Each system tagged with status and next-due date, so compliance is visible on the Whitehills floor.
Questions
Under COSHH Regulation 9, most local exhaust ventilation needs a thorough examination and test at least every 14 months, with higher-risk processes more often. A confectionery and food manufacturing bay, an amusement and ride engineering bench and a lab fume cupboard can each sit on a different interval - we set the right one for every system.
Yes. A new spray booth or fume-arm install at a Blackpool workshop needs a commissioning test to prove it performs to its design figures before it goes into service - we measure it and document the baseline the 14-month clock then runs from.

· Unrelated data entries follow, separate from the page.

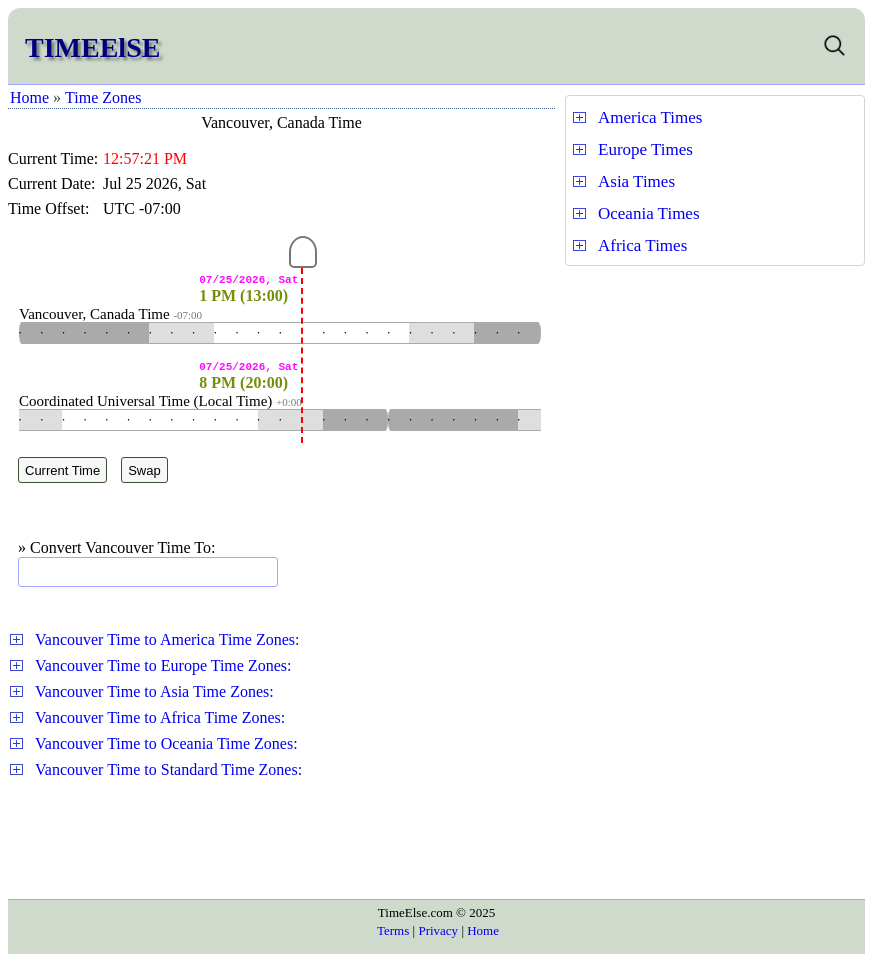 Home (29, 97)
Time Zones (103, 97)
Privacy (438, 930)
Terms (393, 930) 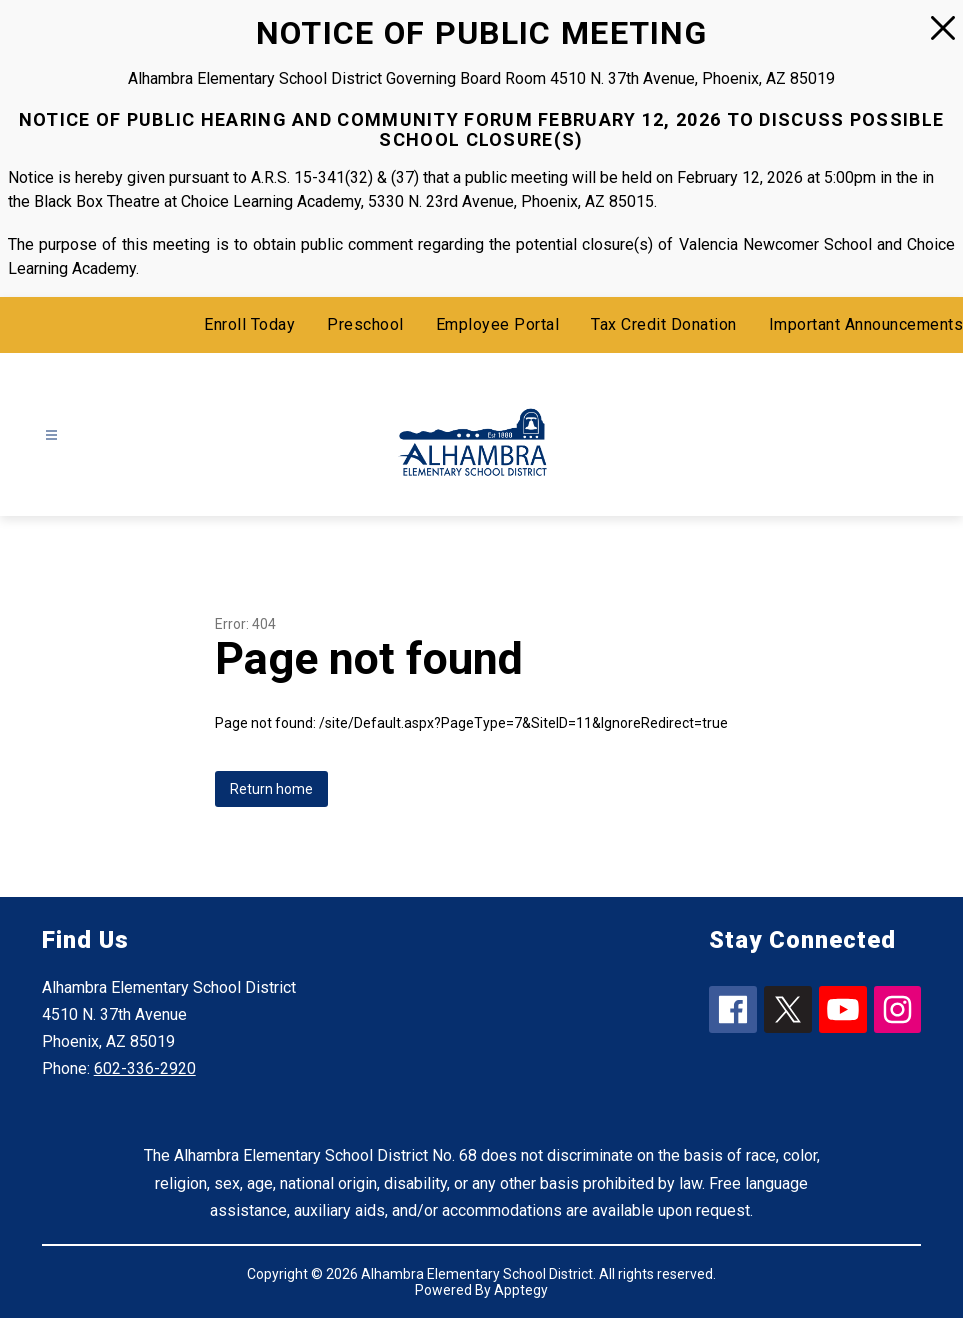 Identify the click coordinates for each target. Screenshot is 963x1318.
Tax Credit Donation (664, 324)
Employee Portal (498, 324)
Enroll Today (249, 324)
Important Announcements (866, 324)
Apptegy (521, 1290)
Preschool (365, 324)
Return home (271, 789)
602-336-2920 (145, 1068)
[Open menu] (51, 434) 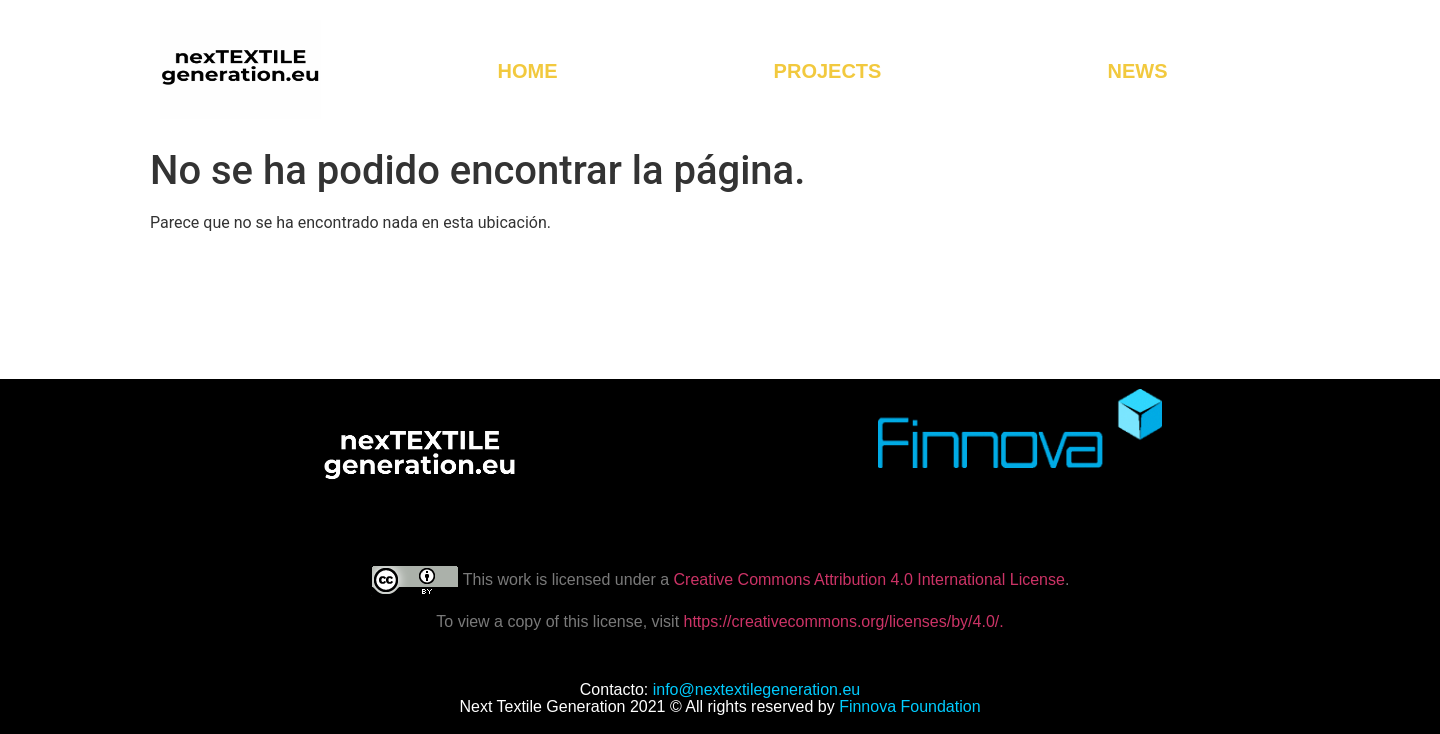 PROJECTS (833, 71)
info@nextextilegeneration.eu (757, 689)
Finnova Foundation (909, 706)
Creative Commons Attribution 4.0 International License (869, 579)
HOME (528, 71)
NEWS (1137, 71)
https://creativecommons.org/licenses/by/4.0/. (841, 621) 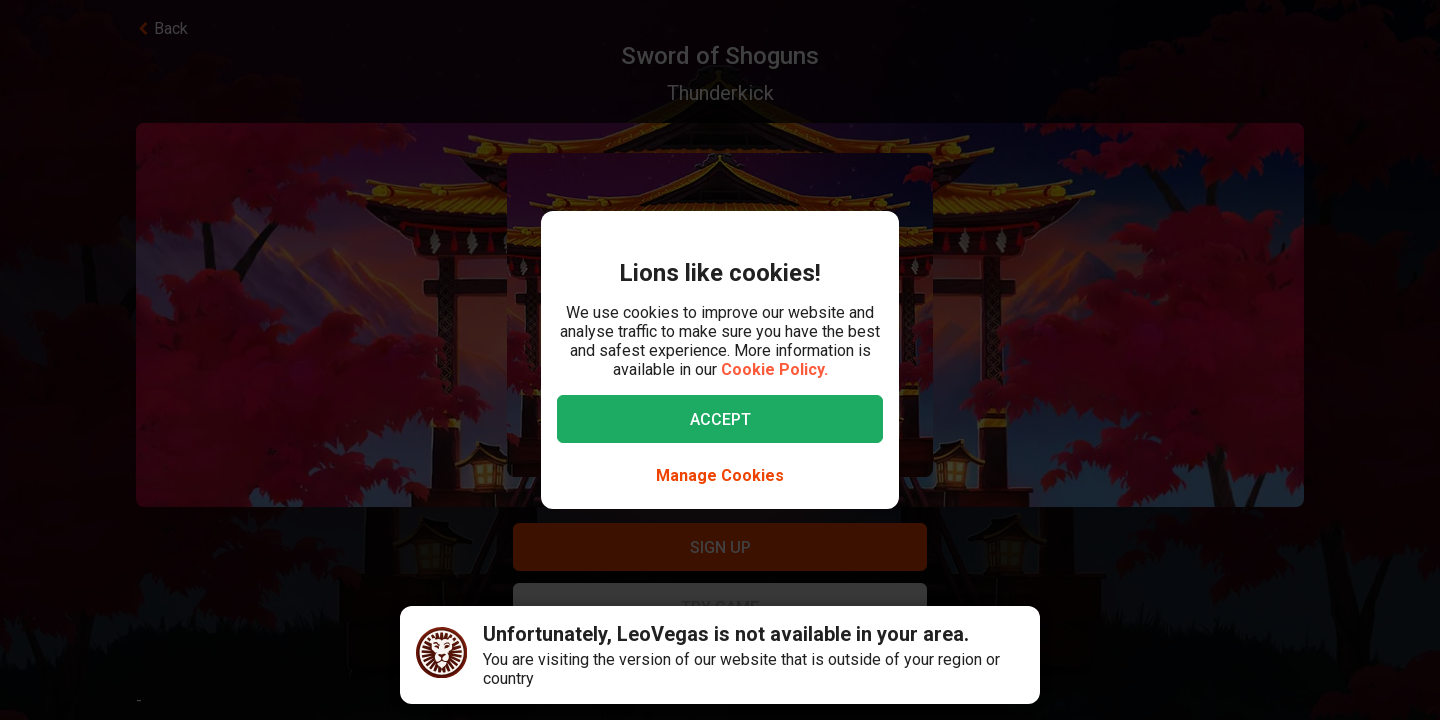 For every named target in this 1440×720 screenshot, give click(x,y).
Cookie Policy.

Confectionery and food manufacturing, amusement and ride engineering, welding and fabrication, vehicle body and paint, aerospace supply chain, and the labs of the college and hospital - the trades clustered around Squires Gate and Whitehills and across the wider Lancashire.
We record it as remedial and set out what is needed - airflow, ductwork, filtration or capture at the hood. You do the work and we re-test, and on a Squires Gate production line we can usually fit the re-test around your shifts. We will not pass a system that does not control exposure.
No. LEV testing is a statutory examination of fume and dust control to COSHH and HSG258, with capture and face-velocity readings; TR19 is kitchen grease and fire risk. We do both across Blackpool, but a Squires Gate fabrication shop and a Promenade canopy are kept as the separate jobs they are.
Yes. We plan testing around production shifts at the Squires Gate units, term-time access at the Blackpool university labs, and normal hours at smaller workshops, so the examination never stops the line.
Yes - the industrial estates and workshops around Squires Gate and Whitehills, the university and hospital labs, and the wider Lancashire.